When social media initially appeared, many marketers believed it would herald a new dawn in which brand building would be greatly simplified. However, while it has certainly brought significant benefits, social media has also brought considerable challenges. Traditional branding campaigns are very different to those led by social media, yet even though it has now been a mainstay of marketing for over a decade, many remain unaware of what these differences are.
When it comes to traditional brand strategy, companies need to set their agenda through their own voice. Social media strategy, on the other hand, puts the audience in control. It means that companies should be engaging with what is being discussed already, rather than attempting to create the agenda around themselves.
One example of this in action is GoPro's 'Didga the Skateboarding Cat'. To appeal to a new audience, the brand focussed on an internet mainstay that many of the target audience were shown to like - cats. GoPro’s campaign showed a cat doing tricks on the skateboard. It's a seemingly amateur-made video with filming done from different angles to demonstrate their camera's video quality and stabilization tools, as well as its portability and convenience. It was uploaded on GoPro's official website and then shared millions of times on social media. This campaign worked because, rather than trying to create the conversation, GoPro simply tapped in to what their audience was already looking at.
Another point to note is that people like to follow humans rather than brands. Many companies don’t understand the importance of creating personal content that’s relevant to their target audiences, rather than having content revolve around a product or service. Celebrities like Cristiano Ronaldo, the Kardashian family, and Justin Bieber have millions of followers on social media and utilizing these followers has paid dividends for brands. Although it is important to remember that this trend only works to a degree, and many followers are turned off by consistent advertising from celebrities.

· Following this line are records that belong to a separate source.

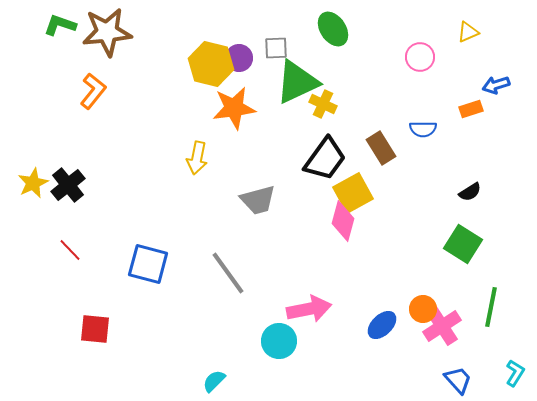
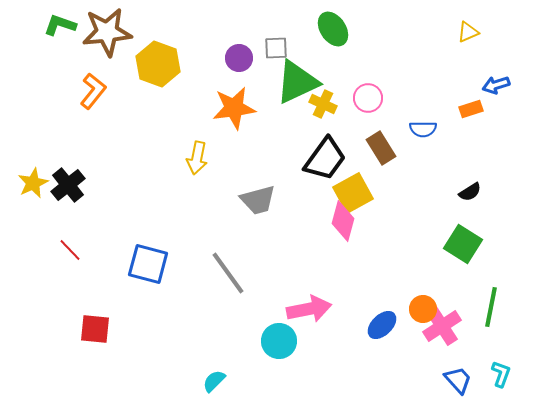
pink circle: moved 52 px left, 41 px down
yellow hexagon: moved 53 px left; rotated 6 degrees clockwise
cyan L-shape: moved 14 px left, 1 px down; rotated 12 degrees counterclockwise
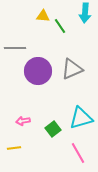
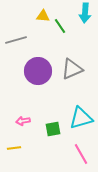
gray line: moved 1 px right, 8 px up; rotated 15 degrees counterclockwise
green square: rotated 28 degrees clockwise
pink line: moved 3 px right, 1 px down
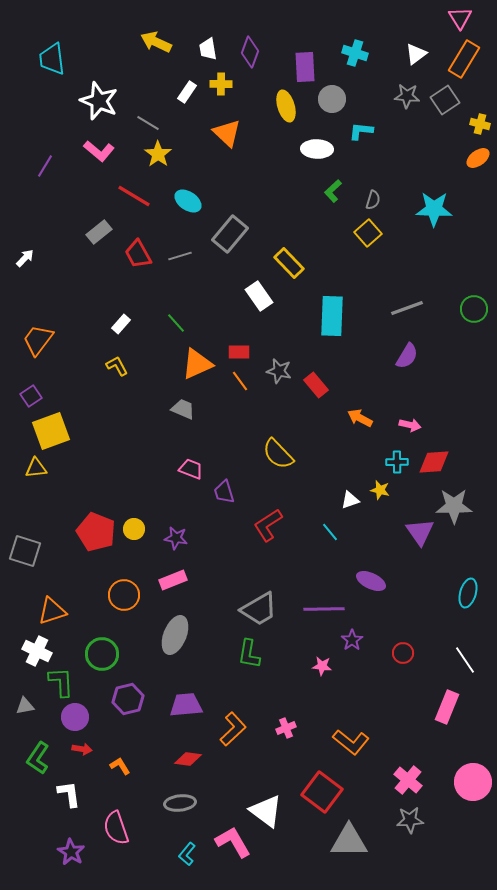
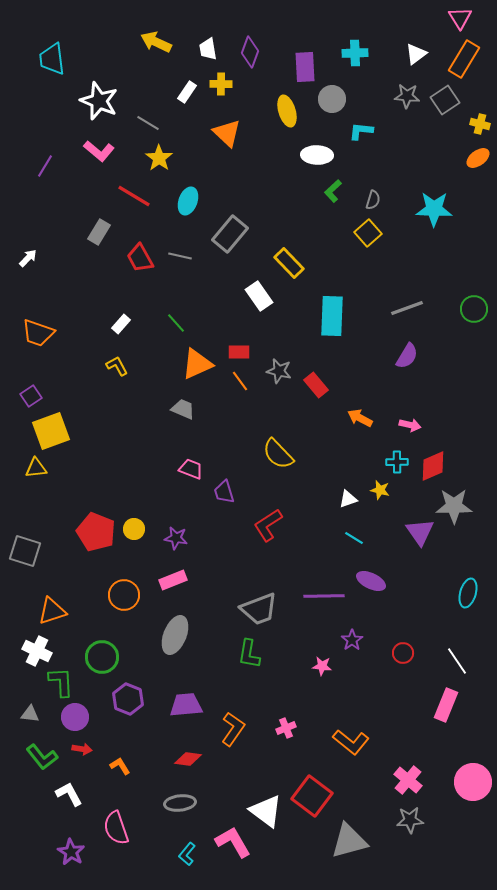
cyan cross at (355, 53): rotated 20 degrees counterclockwise
yellow ellipse at (286, 106): moved 1 px right, 5 px down
white ellipse at (317, 149): moved 6 px down
yellow star at (158, 154): moved 1 px right, 4 px down
cyan ellipse at (188, 201): rotated 76 degrees clockwise
gray rectangle at (99, 232): rotated 20 degrees counterclockwise
red trapezoid at (138, 254): moved 2 px right, 4 px down
gray line at (180, 256): rotated 30 degrees clockwise
white arrow at (25, 258): moved 3 px right
orange trapezoid at (38, 340): moved 7 px up; rotated 108 degrees counterclockwise
red diamond at (434, 462): moved 1 px left, 4 px down; rotated 20 degrees counterclockwise
white triangle at (350, 500): moved 2 px left, 1 px up
cyan line at (330, 532): moved 24 px right, 6 px down; rotated 18 degrees counterclockwise
gray trapezoid at (259, 609): rotated 9 degrees clockwise
purple line at (324, 609): moved 13 px up
green circle at (102, 654): moved 3 px down
white line at (465, 660): moved 8 px left, 1 px down
purple hexagon at (128, 699): rotated 24 degrees counterclockwise
gray triangle at (25, 706): moved 5 px right, 8 px down; rotated 18 degrees clockwise
pink rectangle at (447, 707): moved 1 px left, 2 px up
orange L-shape at (233, 729): rotated 12 degrees counterclockwise
green L-shape at (38, 758): moved 4 px right, 1 px up; rotated 72 degrees counterclockwise
red square at (322, 792): moved 10 px left, 4 px down
white L-shape at (69, 794): rotated 20 degrees counterclockwise
gray triangle at (349, 841): rotated 15 degrees counterclockwise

Online audiences have a short attention span and get bored easily, especially when they believe they are being targeted with unnecessary advertising. Thus, many people prefer following 'self-made' celebrities such as bloggers and entertainers, mainly on platforms like Vine, YouTube, Snapchat, and Instagram. Even though such vloggers and bloggers often have millions of followers, they usually come from the same background as their audience and that creates an image of them being down to earth and close to their subscribers. Thus, many prefer to see them as role models rather than the almost surreal Kim Kardashian or Taylor Swift.
In order to make the most of this, social media stars are also being widely targeted by marketers. Felix Kjellberg, a Swedish-born YouTuber, also known by his handle PewDiePie, tops the list of the most subscribed YouTube channels, recently hitting the 45 million subscriber mark. From an ordinary Swedish guy that made gaming videos out of boredom, he has built a personal brand that is worth millions. PewDiePie got famous for making video gaming commentary and vlog style videos, using entertaining language and jokes. According to the Wall Street Journal, this kind of edgy content brings PewDiePie $4 million a year in ad revenue alone. For instance, in 2014, Producer Legendary Pictures and distributor Universal Pictures asked Felix and his girlfriend to make a series of videos as a part of the promotion campaign for horror movie ‘As Above So Below’. Due to a strong choice of celebrity, the campaign reached 20 million viewers and brought another 9.7 million views for the official movie trailer.
Sometimes, when marketers struggle to reach their audience, they overcomplicate the situation by spending too much time on analysis and by trying to merge traditional branding methods with social media strategies. By taking this approach, companies risk losing considerable amounts of money through poor campaigns, but, more importantly, company leadership is unlikely to support further work in the area. Digital branding can be relatively simple if marketers take the time to understand their brand appeal and audience, but by attempting to adopt old approaches in this new medium, they run the risk of misunderstanding both.